At the same time, the proportion of taxpayers choosing to contribute to the presidential fund has been inching steadily downward. According to the IRS, the number has dropped from nearly 20 percent in 1990, to 12 percent in 2000, to less than 7 percent in 2010. So why continue a program that so few Americans are willing to subsidize?
“I don’t think that it’s necessarily done what it’s intended to do,” Harper said in an interview, referring to the idea that public financing would reduce the influence of special interests on the electoral process.
He said that in 2012, “it’s apparent that none of the perceived major candidates are going to take advantage of the system or money that might be available.”

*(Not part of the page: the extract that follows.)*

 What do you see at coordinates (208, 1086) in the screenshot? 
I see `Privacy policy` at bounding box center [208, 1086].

Obama’s campaign did not respond to a request for comment, but there’s little reason to expect that he will take what the FEC offers for the general election — less than $100 million — when he already has demonstrated the ability to raise many times that amount.
When Obama opted out of public financing for the 2008 general-election campaign, he said it was “not an easy decision, and especially because I support a robust system of public financing of elections. But the public financing of presidential elections as it exists today is broken, and we face opponents who’ve become masters at gaming this broken system.”

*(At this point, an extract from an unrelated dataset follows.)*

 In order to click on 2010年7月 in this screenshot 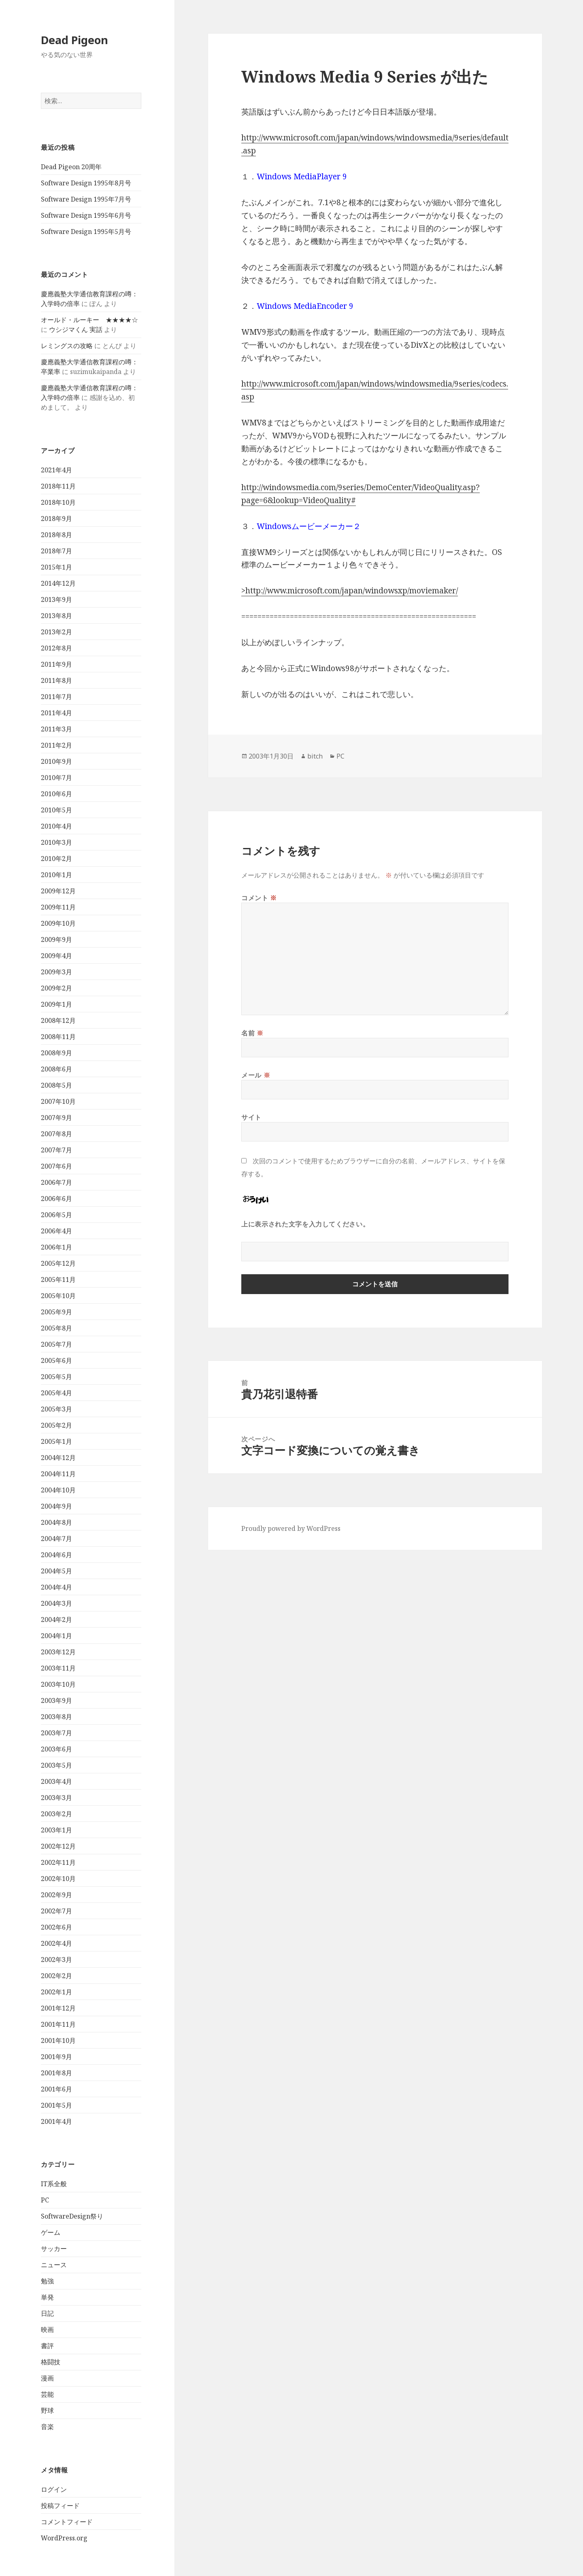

Republicans at the time branded Obama a hypocrite for saying he supported public financing and then abandoning the system because he could raise so much more outside of it. Obama ended up bringing in more than $750 million overall, while Sen. John McCain (R-Ariz.) took $84 million from the FEC and ran at a severe financial disadvantage.
Another bill to end public funding for presidential campaigns, sponsored by Rep. Tom Cole (R-Okla.), passed in January with the support of all but one Republican present, as well as 10 Democrats. Senate Minority Leader Mitch McConnell (R-Ky.) introduced a companion measure in the Senate that never came to a vote.
The White House said then that it was strongly opposed to Cole’s bill “because it is critical that the nation’s presidential election public financing system be fixed rather than dismantled.”
The bill’s effect, the White House said, “would be to expand the power of corporations and special interests in the Nation’s elections; to force many candidates into an endless cycle of fundraising at the expense of engagement with voters on the issues; and to place a premium on access to large donor or special interest support, narrowing the field of otherwise worthy candidates.”
The administration did not specify how the system should be “fixed,” nor did the Obama campaign get into detail when it opted out in 2008.
But Reps. David Price (D-N.C.) and Chris Van Hollen (D-Md.) have proposed mending the system rather than ending it, offering a measure that would provide significantly more public funding for presidential candidates. The bill would lift the spending limit for general-election campaigns and allow recipients to keep taking private contributions of up to $500 per donor. And the current voluntary $3 checkoff on tax returns would increase to $10.
Both Price’s bill and Harper’s bill also would eliminate public funding for national party conventions. The FEC noted in early November that each side had applied for and received nearly $18 million to stage their conventions next year. That prompted Democracy 21, which advocates for stricter campaign finance laws, to accuse the GOP of hypocrisy.
“It is more than ironic,” the group said, “that at the same time Republican leaders in Congress are trying to kill the public financing system, the Republican Party is happy to ask for and accept public funds to finance its own political activities.”